> [Work task] Reproduce every entry below precisely; do not include the pictures.

[Records drawn from a dataset]

──────

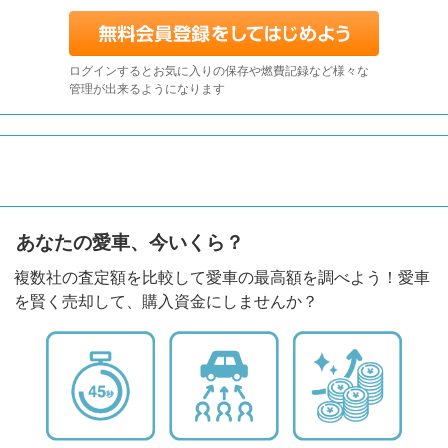
ログインするとお気に入りの保存や燃費記録など様々な
管理が出来るようになります
あなたの愛車、今いくら？
複数社の査定額を比較して愛車の最高額を調べよう！愛車
を賢く売却して、購入資金にしませんか？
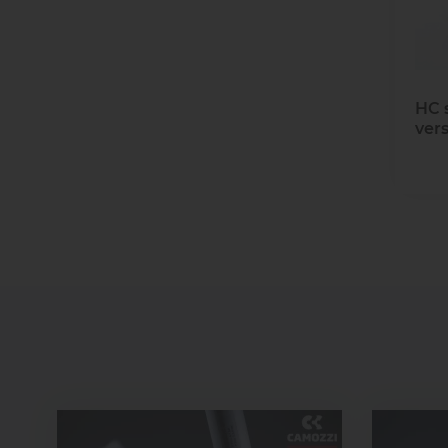
HC s
vers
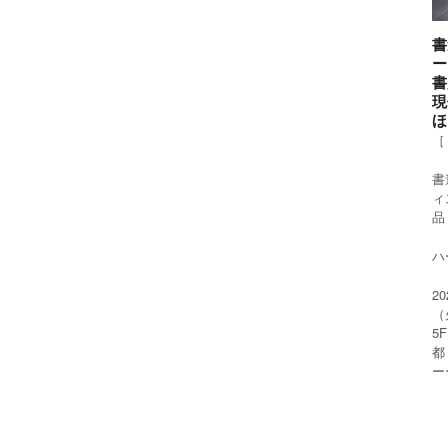
書
ー
書
現
ほ
［
書
ィ
品
ハー
2
（
5
都
ー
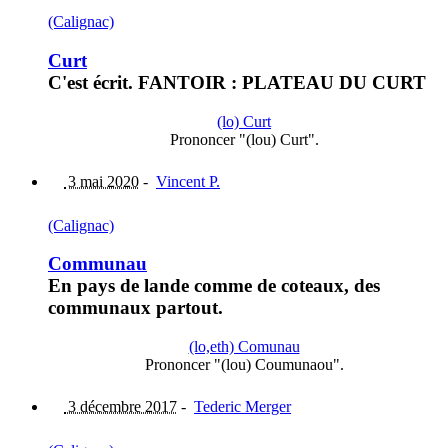
(Calignac)
Curt
C'est écrit. FANTOIR : PLATEAU DU CURT
(lo) Curt
Prononcer "(lou) Curt".
3 mai 2020
-
Vincent P.
(Calignac)
Communau
En pays de lande comme de coteaux, des
communaux partout.
(lo,eth) Comunau
Prononcer "(lou) Coumunaou".
3 décembre 2017
-
Tederic Merger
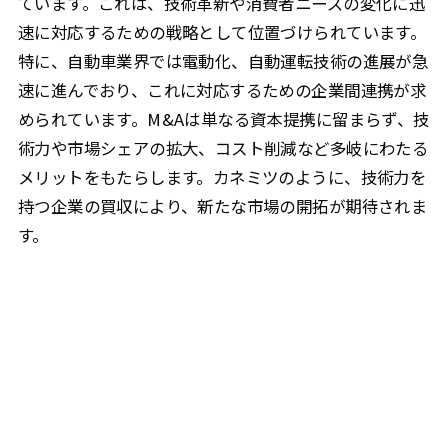
ています。これは、技術革新や消費者ニーズの変化に迅
速に対応するための戦略として位置づけられています。
特に、自動車業界では電動化、自動運転技術の進展が急
速に進んでおり、これに対応するための企業間連携が求
められています。M&Aは単なる資本提携に留まらず、技
術力や市場シェアの拡大、コスト削減など多岐にわたる
メリットをもたらします。カネミツのように、技術力を
持つ企業の買収により、新たな市場の開拓が期待されま
す。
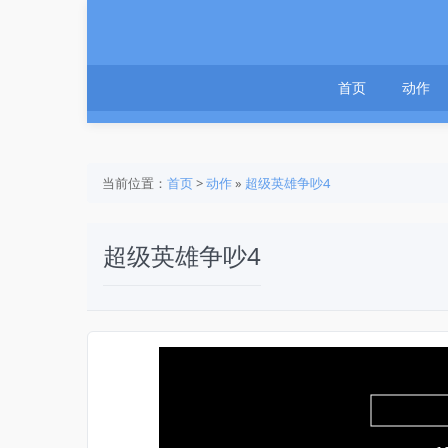
首页
动作
当前位置：
首页
>
动作
»
超级英雄争吵4
超级英雄争吵4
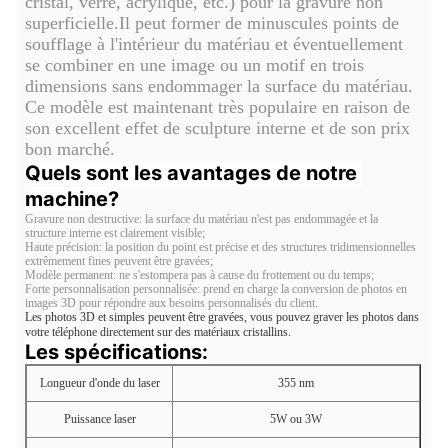
cristal, verre, acrylique, etc.) pour la gravure non
superficielle.Il peut former de minuscules points de
soufflage à l'intérieur du matériau et éventuellement
se combiner en une image ou un motif en trois
dimensions sans endommager la surface du matériau.
Ce modèle est maintenant très populaire en raison de
son excellent effet de sculpture interne et de son prix
bon marché.
Quels sont les avantages de notre 
machine?
Gravure non destructive: la surface du matériau n'est pas endommagée et la
structure interne est clairement visible;
Haute précision: la position du point est précise et des structures tridimensionnelles
extrêmement fines peuvent être gravées;
Modèle permanent: ne s'estompera pas à cause du frottement ou du temps;
Forte personnalisation personnalisée: prend en charge la conversion de photos en
images 3D pour répondre aux besoins personnalisés du client.
Les photos 3D et simples peuvent être gravées, vous pouvez graver les photos dans
votre téléphone directement sur des matériaux cristallins.
Les spécifications:
Longueur d'onde du laser
355 nm
Puissance laser
5W ou 3W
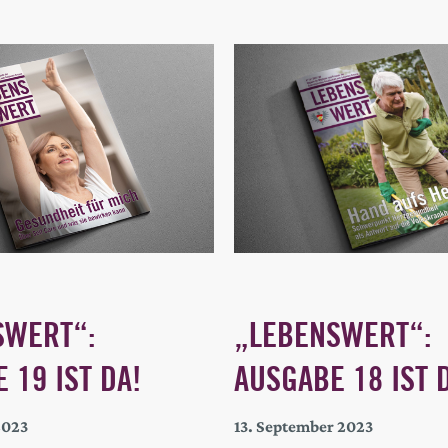
SWERT“:
„LEBENSWERT“:
 19 IST DA!
AUSGABE 18 IST 
2023
13. September 2023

──────

> [Exercise solution]
ログインするとお気に入りの保存や燃費記録など様々な
管理が出来るようになります
あなたの愛車、今いくら？
複数社の査定額を比較して愛車の最高額を調べよう！愛車
を賢く売却して、購入資金にしませんか？
HC s
vers
書
ー
書
現
ほ
［
書
ィ
品
ハー
2
（
5
都
ー
(Calignac)
Curt
C'est écrit. FANTOIR : PLATEAU DU CURT
(lo) Curt
Prononcer "(lou) Curt".
3 mai 2020
-
Vincent P.
(Calignac)
Communau
En pays de lande comme de coteaux, des
communaux partout.
(lo,eth) Comunau
Prononcer "(lou) Coumunaou".
3 décembre 2017
-
Tederic Merger
ています。これは、技術革新や消費者ニーズの変化に迅
速に対応するための戦略として位置づけられています。
特に、自動車業界では電動化、自動運転技術の進展が急
速に進んでおり、これに対応するための企業間連携が求
められています。M&Aは単なる資本提携に留まらず、技
術力や市場シェアの拡大、コスト削減など多岐にわたる
メリットをもたらします。カネミツのように、技術力を
持つ企業の買収により、新たな市場の開拓が期待されま
す。
首页
动作
当前位置：
首页
>
动作
»
超级英雄争吵4
超级英雄争吵4
cristal, verre, acrylique, etc.) pour la gravure non
superficielle.Il peut former de minuscules points de
soufflage à l'intérieur du matériau et éventuellement
se combiner en une image ou un motif en trois
dimensions sans endommager la surface du matériau.
Ce modèle est maintenant très populaire en raison de
son excellent effet de sculpture interne et de son prix
bon marché.
Quels sont les avantages de notre 
machine?
Gravure non destructive: la surface du matériau n'est pas endommagée et la
structure interne est clairement visible;
Haute précision: la position du point est précise et des structures tridimensionnelles
extrêmement fines peuvent être gravées;
Modèle permanent: ne s'estompera pas à cause du frottement ou du temps;
Forte personnalisation personnalisée: prend en charge la conversion de photos en
images 3D pour répondre aux besoins personnalisés du client.
Les photos 3D et simples peuvent être gravées, vous pouvez graver les photos dans
votre téléphone directement sur des matériaux cristallins.
Les spécifications:
Longueur d'onde du laser
355 nm
Puissance laser
5W ou 3W
SWERT“:
„LEBENSWERT“:
 19 IST DA!
AUSGABE 18 IST 
2023
13. September 2023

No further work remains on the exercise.